The following post began as an email message about an article published in the New York Times the first weekend of February. Apparently, I saved the message draft, but forgot to finish and send it. Upon finding it this afternoon, I thought the content more appropriate as a blog post, and I have edited it accordingly.
Schwarz, Alan. “Drown in a Stream of Prescriptions.” New York Times. February 3, 2013.
As someone who takes stimulant medication for AD/HD, I am ambivalent about this kind of media attention. Each person reads such an article with preexistent bias. For some it reinforces the belief that these medications are dangerous. For others it serves as evidence of fear-mongering and the stigmatization of mental ill-health by news media.
Here the subject is the abuse of stimulant medications prescribed for AD/HD, or perhaps, more broadly, the responsibility of psychiatrists and other mental health professionals for the health and safety of those in their care.

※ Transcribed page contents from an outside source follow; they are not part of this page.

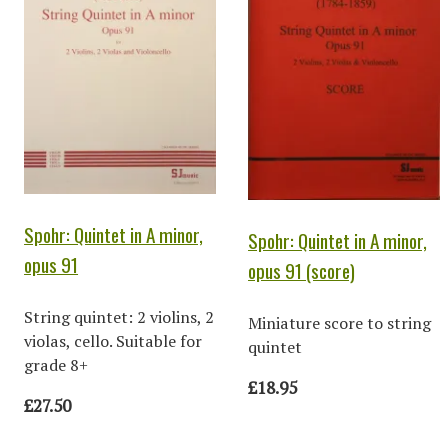
Spohr: Quintet in A minor,
Spohr: Quintet in A minor,
opus 91
opus 91 (score)
String quintet: 2 violins, 2
Miniature score to string
violas, cello. Suitable for
quintet
grade 8+
£18.95
£27.50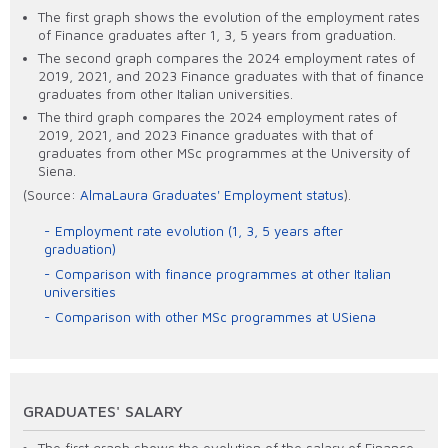
The first graph shows the evolution of the employment rates
of Finance graduates after 1, 3, 5 years from graduation.
The second graph compares the 2024 employment rates of
2019, 2021, and 2023 Finance graduates with that of finance
graduates from other Italian universities.
The third graph compares the 2024 employment rates of
2019, 2021, and 2023 Finance graduates with that of
graduates from other MSc programmes at the University of
Siena.
(Source:
AlmaLaura Graduates' Employment status
).
Employment rate evolution (1, 3, 5 years after
graduation)
Comparison with finance programmes at other Italian
universities
Comparison with other MSc programmes at USiena
GRADUATES' SALARY
The first graph shows the evolution of the salary of Finance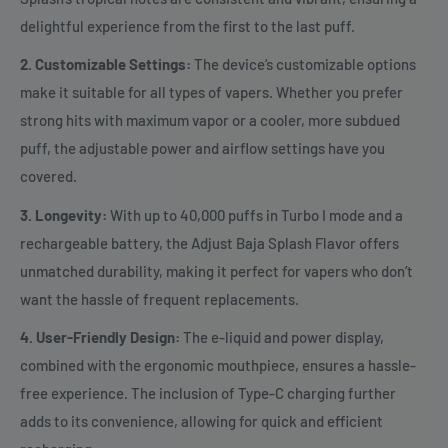
delightful experience from the first to the last puff.
2. Customizable Settings:
The device’s customizable options
make it suitable for all types of vapers. Whether you prefer
strong hits with maximum vapor or a cooler, more subdued
puff, the adjustable power and airflow settings have you
covered.
3. Longevity:
With up to 40,000 puffs in Turbo I mode and a
rechargeable battery, the Adjust Baja Splash Flavor offers
unmatched durability, making it perfect for vapers who don’t
want the hassle of frequent replacements.
4. User-Friendly Design:
The e-liquid and power display,
combined with the ergonomic mouthpiece, ensures a hassle-
free experience. The inclusion of Type-C charging further
adds to its convenience, allowing for quick and efficient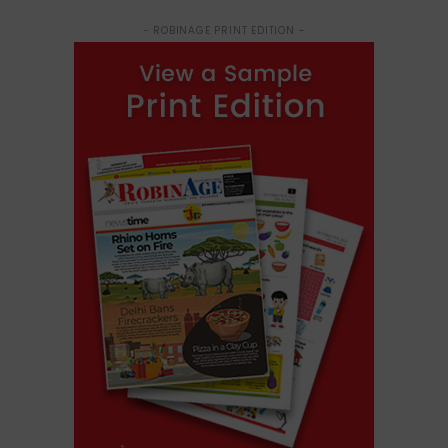
- ROBINAGE PRINT EDITION -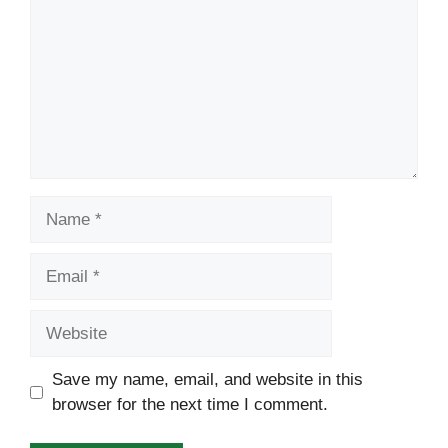
Name
Email
Website
Save my name, email, and website in this
browser for the next time I comment.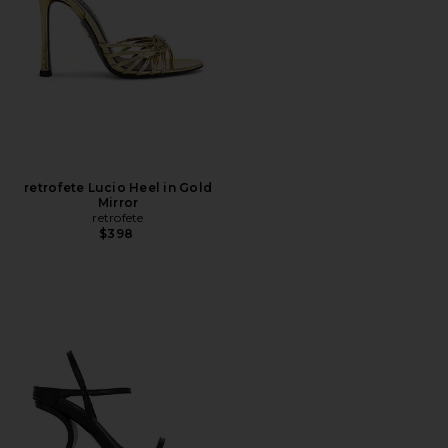
retrofete Lucio Heel in Gold
Mirror
retrofete
$398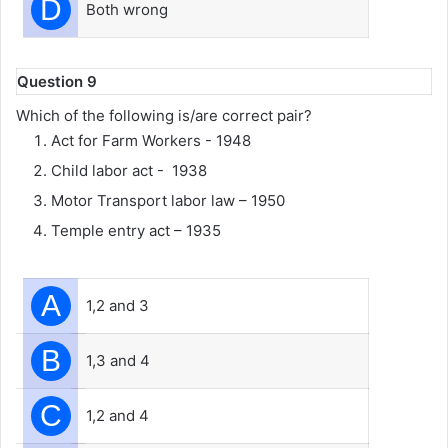
D
Both wrong
Question 9
Which of the following is/are correct pair?
Act for Farm Workers - 1948
Child labor act - 1938
Motor Transport labor law – 1950
Temple entry act – 1935
A
1,2 and 3
B
1,3 and 4
C
1,2 and 4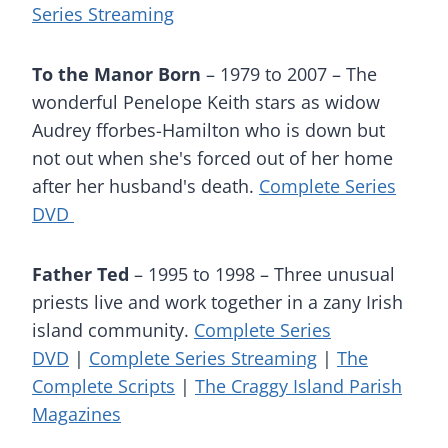
Series Streaming
To the Manor Born
– 1979 to 2007 – The
wonderful Penelope Keith stars as widow
Audrey fforbes-Hamilton who is down but
not out when she's forced out of her home
after her husband's death.
Complete Series
DVD
Father Ted
– 1995 to 1998 – Three unusual
priests live and work together in a zany Irish
island community.
Complete Series
DVD
|
Complete Series Streaming
|
The
Complete Scripts
|
The Craggy Island Parish
Magazines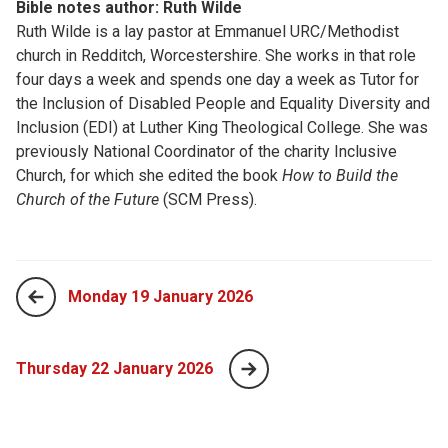
Bible notes author: Ruth Wilde
Ruth Wilde is a lay pastor at Emmanuel URC/Methodist
church in Redditch, Worcestershire. She works in that role
four days a week and spends one day a week as Tutor for
the Inclusion of Disabled People and Equality Diversity and
Inclusion (EDI) at Luther King Theological College. She was
previously National Coordinator of the charity Inclusive
Church, for which she edited the book
How to Build the
Church of the Future
(SCM Press).
Monday 19 January 2026
Thursday 22 January 2026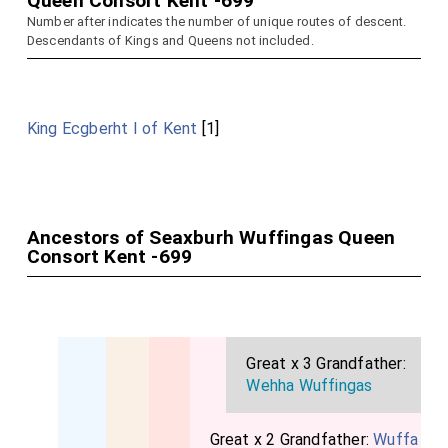
Queen Consort Kent -699
Number after indicates the number of unique routes of descent.
Descendants of Kings and Queens not included.
King Ecgberht I of Kent
[1]
Ancestors of Seaxburh Wuffingas Queen
Consort Kent -699
Great x 3 Grandfather:
Wehha Wuffingas
Great x 2 Grandfather:
Wuffa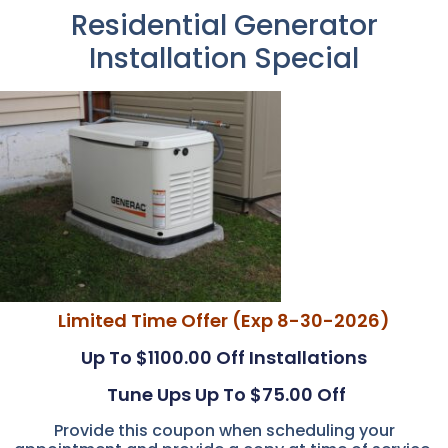
Residential Generator
Installation Special
Limited Time Offer (Exp 8-30-2026)
Up To $1100.00 Off Installations
Tune Ups Up To $75.00 Off
Provide this coupon when scheduling your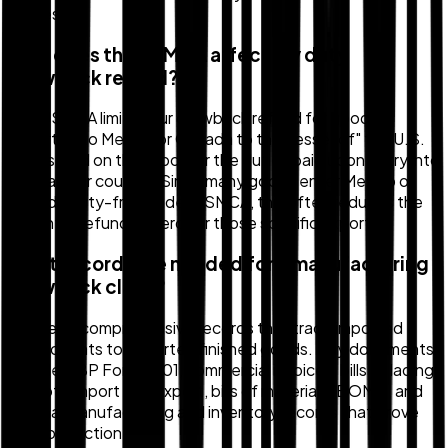
States.
How does the USMCA affect my duty
drawback refund?
The USMCA limits your drawback refund for goods
exported to Mexico or Canada to the "lesser of" the U.S.
duties paid on the import or the duties paid upon entry into
the partner country. Since many goods enter Mexico or
Canada duty-free under USMCA, this often reduces the
potential refund to zero for those specific exports.
What records are needed for a manufacturing
drawback claim?
You need comprehensive records that trace imported
components to exported finished goods. Key documents
include CBP Form 7501, commercial invoices, bills of lading
for both import and export, bills of materials (BOMs), and
internal manufacturing and inventory records that prove
the connection.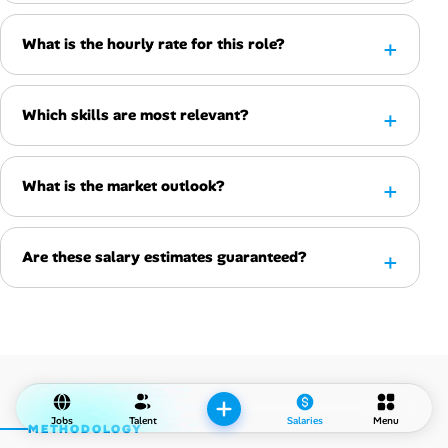
What is the hourly rate for this role?
Which skills are most relevant?
What is the market outlook?
Are these salary estimates guaranteed?
Jobs
Talent
Salaries
Menu
METHODOLOGY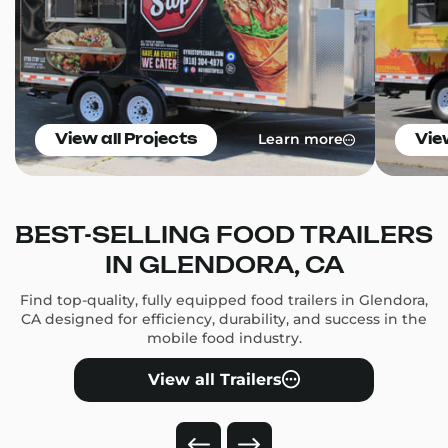
Learn more
View all Projects
Vie
BEST-SELLING FOOD TRAILERS
IN GLENDORA, CA
Find top-quality, fully equipped food trailers in Glendora,
CA designed for efficiency, durability, and success in the
mobile food industry.
View all Trailers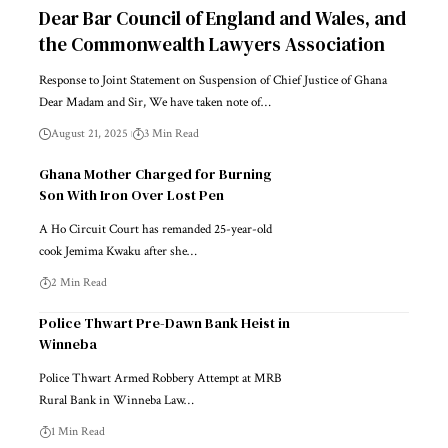
Dear Bar Council of England and Wales, and
the Commonwealth Lawyers Association
Response to Joint Statement on Suspension of Chief Justice of Ghana
Dear Madam and Sir, We have taken note of…
August 21, 2025
3 Min Read
Ghana Mother Charged for Burning
Son With Iron Over Lost Pen
A Ho Circuit Court has remanded 25-year-old
cook Jemima Kwaku after she…
2 Min Read
Police Thwart Pre-Dawn Bank Heist in
Winneba
Police Thwart Armed Robbery Attempt at MRB
Rural Bank in Winneba Law…
1 Min Read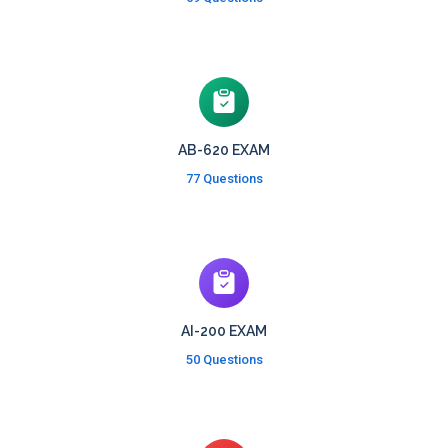
AB-620 EXAM
77 Questions
AI-200 EXAM
50 Questions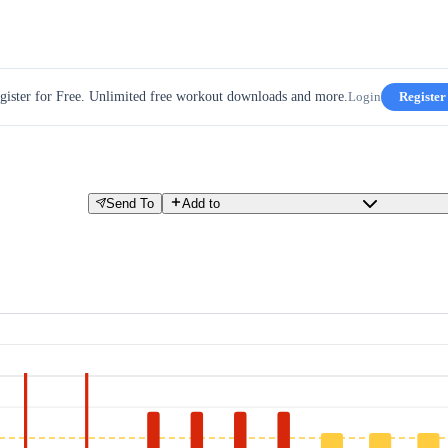
gister for Free. Unlimited free workout downloads and more.
Login
Register
Send To
Add to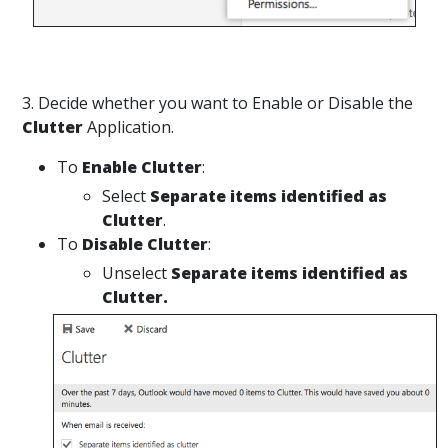
3. Decide whether you want to Enable or Disable the
Clutter
Application.
To
Enable
Clutter
:
Select
Separate items identified as
Clutter
.
To
Disable Clutter
:
Unselect
Separate items identified as
Clutter.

However, regardless of the topic, so long as it is contentious, the same pattern ensues.
Each side selects a few facts to justify its position and to defend against the opposition. These selections have little to do with the information's relevance to the wider population. The driving question is “Will people react to this information with emotion?” As a result, the information chosen tends to concern only a few specific individuals. Information lacking sufficient emotional “punch,” even if relevant to far more people, goes unmentioned.
The rift between sides grows larger. Meaningful conversations about the issue become less common. The information that is useful and relevant to the most people gets the least circulation.